Segundo a denúncia do Ministério Público, ele teria cometido o crime por desconfiar que a criança não seria filho dele e por não suportar o choro do bebê. O caso ocorreu na madrugada de 7 de agosto de 2006, em uma residência na rua Izamar, no bairro Primavera. A criança, Cléber Danilo Simões dos Santos, teve lesões no crânio e nas nádegas.
Consta no relatório de pronúncia do réu para o julgamento pelo Tribunal do Júri, que após a morte da criança, tanto o réu quanto a companheira dele, mãe do bebê, alegaram que ele teria caído do berço. Entretanto, laudo do exame necroscópico apontou que as lesões sofridas são incompatíveis com queda de carrinho de bebê ou da cama.
Sem paciência
A mãe da vítima disse em juízo que o companheiro dela tinha pouca paciência com a criança e duvidava da paternidade. Alegou ainda que apenas o réu e a vítima estavam na casa naquela madrugada.
Na versão da mulher, ela havia saído do quarto para preparar uma mamadeira, deixando o filho na companhia do pai. Quando estava na cozinha teria ouvido um barulho, seguido do silêncio por parte da criança, que chorava momentos antes.

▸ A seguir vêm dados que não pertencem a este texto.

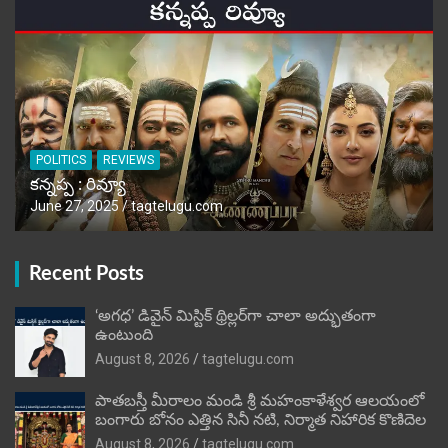
POLITICS
REVIEWS
కన్నప్ప : రివ్యూ
June 27, 2025
tagtelugu.com
Recent Posts
‘అగధ’ డివైన్ మిస్టిక్ థ్రిల్లర్‌గా చాలా అద్భుతంగా
ఉంటుంది
August 8, 2026
tagtelugu.com
పాతబస్తీ మీరాలం మండి శ్రీ మహంకాళేశ్వర ఆలయంలో
బంగారు బోనం ఎత్తిన సినీ నటి, నిర్మాత నిహారిక కొణిదెల
August 8, 2026
tagtelugu.com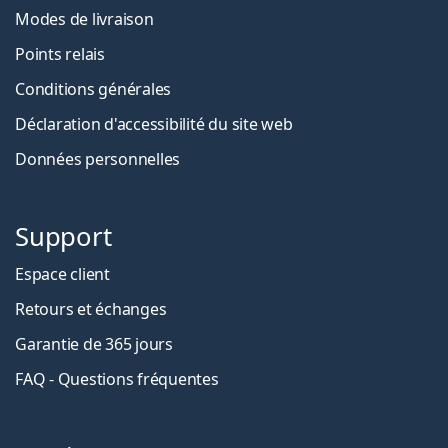
Modes de livraison
Points relais
Conditions générales
Déclaration d'accessibilité du site web
Données personnelles
Support
Espace client
Retours et échanges
Garantie de 365 jours
FAQ - Questions fréquentes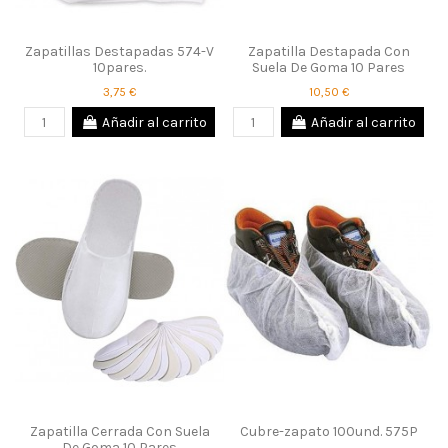
Zapatillas Destapadas 574-V
Zapatilla Destapada Con
10pares.
Suela De Goma 10 Pares
3,75 €
10,50 €
Añadir al carrito
Añadir al carrito
Zapatilla Cerrada Con Suela
Cubre-zapato 100und. 575P
De Goma 10 Pares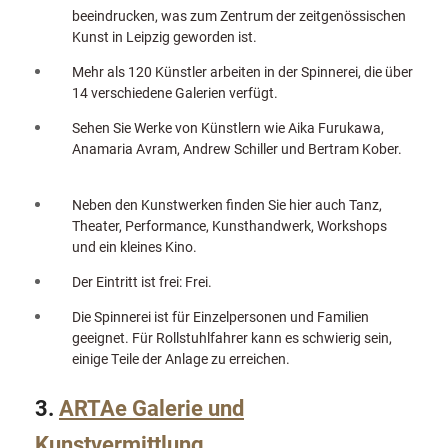
beeindrucken, was zum Zentrum der zeitgenössischen
Kunst in Leipzig geworden ist.
Mehr als 120 Künstler arbeiten in der Spinnerei, die über
14 verschiedene Galerien verfügt.
Sehen Sie Werke von Künstlern wie Aika Furukawa,
Anamaria Avram, Andrew Schiller und Bertram Kober.
Neben den Kunstwerken finden Sie hier auch Tanz,
Theater, Performance, Kunsthandwerk, Workshops
und ein kleines Kino.
Der Eintritt ist frei: Frei.
Die Spinnerei ist für Einzelpersonen und Familien
geeignet. Für Rollstuhlfahrer kann es schwierig sein,
einige Teile der Anlage zu erreichen.
3.
ARTAe Galerie und
Kunstvermittlung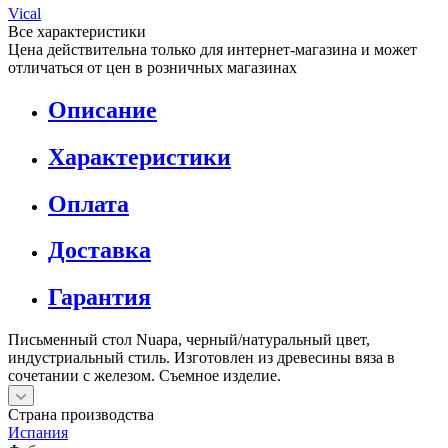
Vical
Все характеристики
Цена действительна только для интернет-магазина и может
отличаться от цен в розничных магазинах
Описание
Характеристики
Оплата
Доставка
Гарантия
Письменный стол Nuapa, черный/натуральный цвет,
индустриальный стиль. Изготовлен из древесины вяза в
сочетании с железом. Съемное изделие.
Страна производства
Испания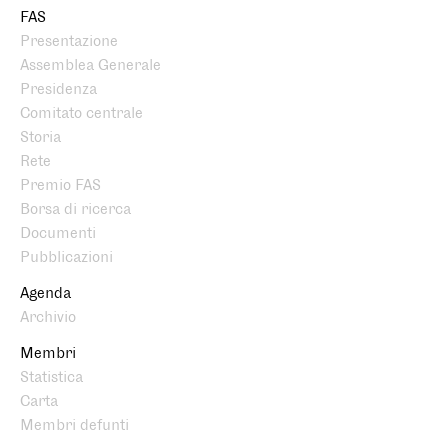
FAS
Presentazione
Assemblea Generale
Presidenza
Comitato centrale
Storia
Rete
Premio FAS
Borsa di ricerca
Documenti
Pubblicazioni
Agenda
Archivio
Membri
Statistica
Carta
Membri defunti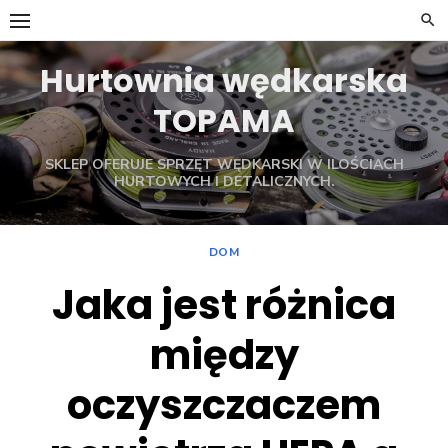
Skip
to
content
Hurtownia wędkarska
TOPAMA
SKLEP OFERUJE SPRZĘT WĘDKARSKI W ILOŚCIACH
HURTOWYCH I DETALICZNYCH.
DOM
Jaka jest różnica
między
oczyszczaczem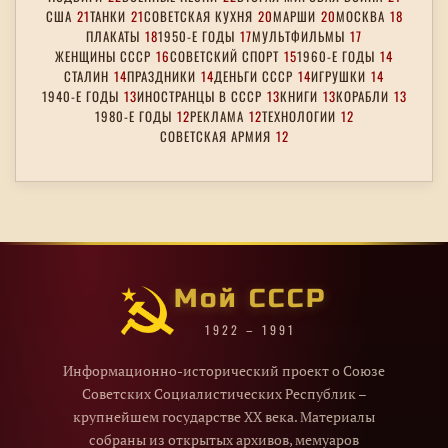
США
21
ТАНКИ
21
СОВЕТСКАЯ КУХНЯ
20
МАРШИ
20
МОСКВА
18
ПЛАКАТЫ
18
1950-Е ГОДЫ
17
МУЛЬТФИЛЬМЫ
17
ЖЕНЩИНЫ СССР
16
СОВЕТСКИЙ СПОРТ
15
1960-Е ГОДЫ
14
СТАЛИН
14
ПРАЗДНИКИ
14
ДЕНЬГИ СССР
14
ИГРУШКИ
14
1940-Е ГОДЫ
13
ИНОСТРАНЦЫ В СССР
13
КНИГИ
13
КОРАБЛИ
13
1980-Е ГОДЫ
12
РЕКЛАМА
12
ТЕХНОЛОГИИ
12
СОВЕТСКАЯ АРМИЯ
12
Мой СССР
1922 – 1991
Информационно-исторический проект о Союзе
Советских Социалистических Республик –
крупнейшем государстве XX века. Материалы
собраны из открытых архивов, мемуаров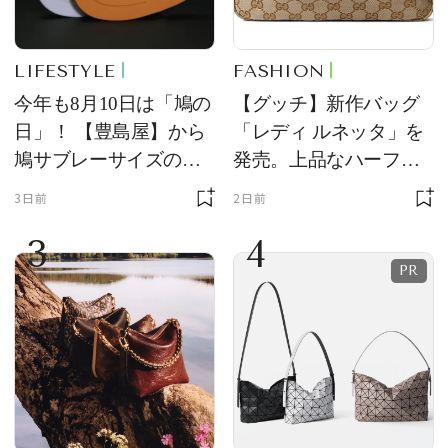
LIFESTYLE
FASHION
今年も8月10日は「鳩の
【グッチ】新作バッグ
日」！ 【豊島屋】から
「レディ ルネッタ」を
鳩サブレーサイズのポ
発売。上品なハーフム
ーチ「はとっこ」を限
ーン型がスタイリング
3日前
2日前
定販売
のアクセントに
3
4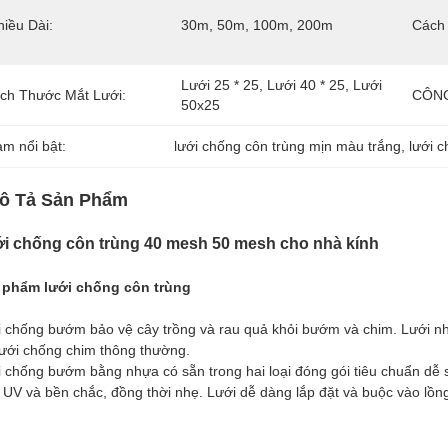
hiều Dài:
30m, 50m, 100m, 200m
Cách
Lưới 25 * 25, Lưới 40 * 25, Lưới 
ích Thước Mắt Lưới:
CÔNG
50x25
àm nổi bật:
lưới chống côn trùng mịn màu trắng
, 
lưới 
ô Tả Sản Phẩm
i chống côn trùng 40 mesh 50 mesh cho nhà kính
 phẩm lưới chống côn trùng
 chống bướm bảo vệ cây trồng và rau quả khỏi bướm và chim. Lưới n
lưới chống chim thông thường.
 chống bướm bằng nhựa có sẵn trong hai loại đóng gói tiêu chuẩn d
 UV và bền chắc, đồng thời nhẹ. Lưới dễ dàng lắp đặt và buộc vào lồng 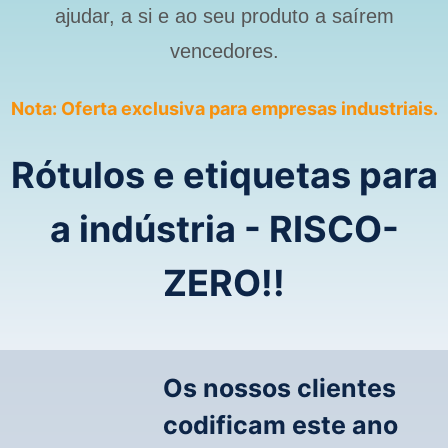
ajudar, a si e ao seu produto a saírem
vencedores.
Nota: Oferta exclusiva para empresas industriais.
Rótulos e etiquetas para
a indústria - RISCO-
ZERO!!
Os nossos clientes
codificam este ano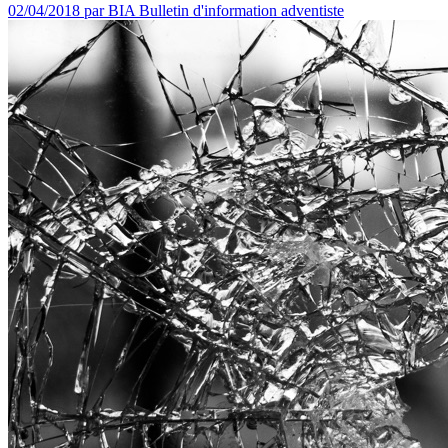
02/04/2018
par BIA Bulletin d'information adventiste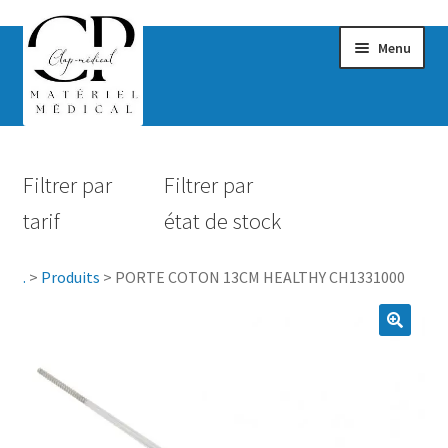
Menu
Confort & Bien-être
Filtrer par
Filtrer par
Hygiène
tarif
état de stock
Mobilité
.
>
Produits
>
PORTE COTON 13CM HEALTHY CH1331000
Rééducation
Maternité
Accessoires Salle de bain
Vêtements & Chaussures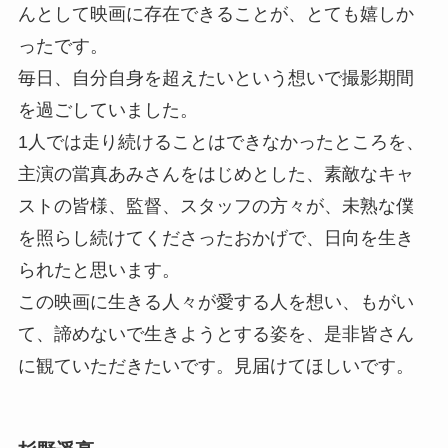
んとして映画に存在できることが、とても嬉しか
ったです。
毎日、自分自身を超えたいという想いで撮影期間
を過ごしていました。
1人では走り続けることはできなかったところを、
主演の當真あみさんをはじめとした、素敵なキャ
ストの皆様、監督、スタッフの方々が、未熟な僕
を照らし続けてくださったおかげで、日向を生き
られたと思います。
この映画に生きる人々が愛する人を想い、もがい
て、諦めないで生きようとする姿を、是非皆さん
に観ていただきたいです。見届けてほしいです。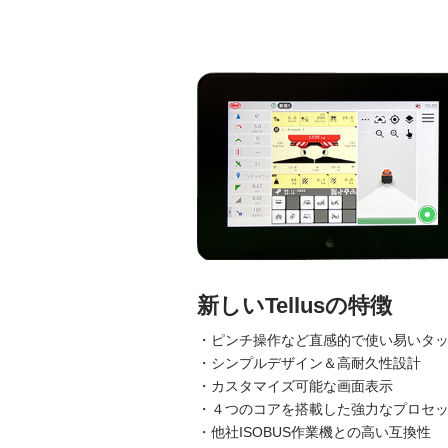
新しいTellusの特徴
・ピンチ操作など直感的で使い易いタ
・シンプルデザイン＆高耐久性設計
・カスタマイズ可能な画面表示
・４つのコアを搭載した強力なプロセ
・他社ISOBUS作業機との高い互換性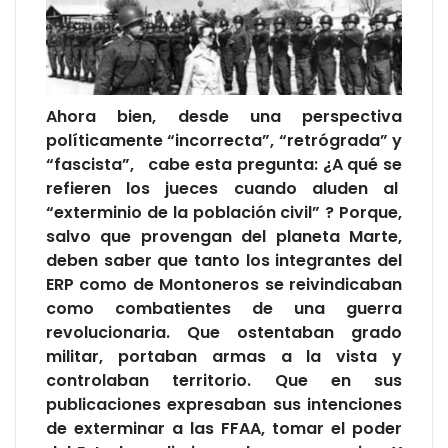
Ahora bien, desde una perspectiva
políticamente “incorrecta”, “retrógrada” y
“fascista”, cabe esta pregunta: ¿A qué se
refieren los jueces cuando aluden al
“exterminio de la población civil” ? Porque,
salvo que provengan del planeta Marte,
deben saber que tanto los integrantes del
ERP como de Montoneros se reivindicaban
como combatientes de una guerra
revolucionaria. Que ostentaban grado
militar, portaban armas a la vista y
controlaban territorio. Que en sus
publicaciones expresaban sus intenciones
de exterminar a las FFAA, tomar el poder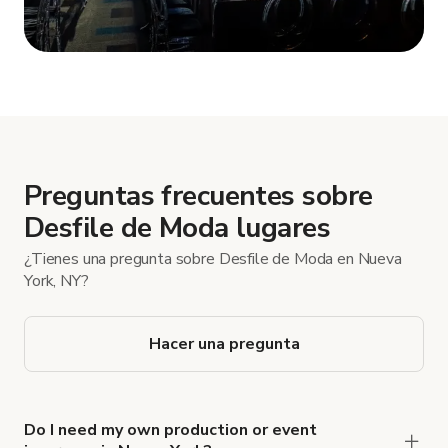
Mostrar más
Preguntas frecuentes sobre
Desfile de Moda lugares
¿Tienes una pregunta sobre Desfile de Moda en Nueva
York, NY?
Hacer una pregunta
Do I need my own production or event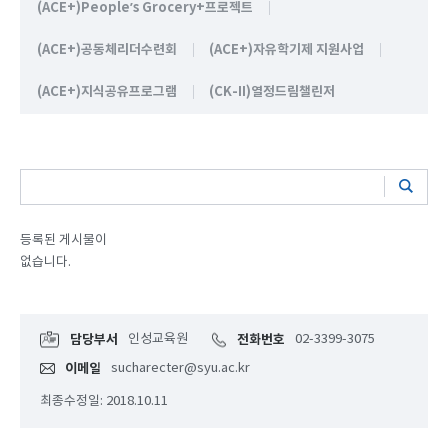
(ACE+)People’s Grocery+프로젝트
(ACE+)공동체리더수련회
(ACE+)자유학기제 지원사업
(ACE+)지식공유프로그램
(CK-II)열정드림챌린저
등록된 게시물이
없습니다.
담당부서
인성교육원
전화번호
02-3399-3075
이메일
sucharecter@syu.ac.kr
최종수정일: 2018.10.11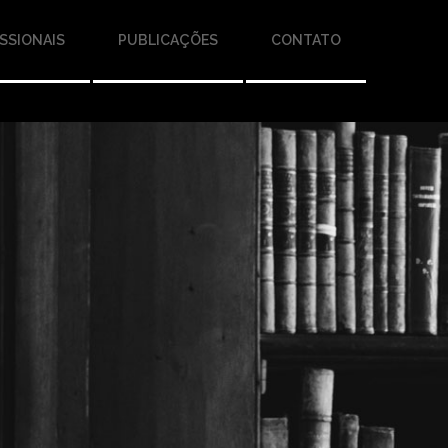
SSIONAIS
PUBLICAÇÕES
CONTATO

Ainda de acordo como a mãe do bebê, dias antes da morte, o companheiro dela teria dito para o pai dele, que aquela seria a última vez que veria o neto.
Negou
Em juízo, o réu negou as acusações, alegando que nunca teve dúvidas quanto à paternidade do bebê. Disse ainda que nunca agrediu a criança e que naquela madrugada, foi acordado pela companheira dizendo que iria fazer mamadeira, mas voltou a dormir.
Na versão dele, o filho do casal dormia na cama com eles e não sabia que ao levantar, a mulher teria colocado o bebê no carrinho. Ele declarou em juízo que após ouvir um barulho, viu o filho caído próximo ao carrinho.
Também foi ouvida em juízo uma vizinha do casal, que havia levado o bebê para um passeio na tarde anterior à morte. Ela negou que a criança tivesse sofrido alguma queda durante o passeio, afirmando que a vítima estava com boa saúde.
Julgamento
Santos foi denunciado por homicídio qualificado por motivo torpe e mediante recurso que dificultou a defesa da vítima. O julgamento está previsto para começar às 9h, no Fórum de Araçatuba.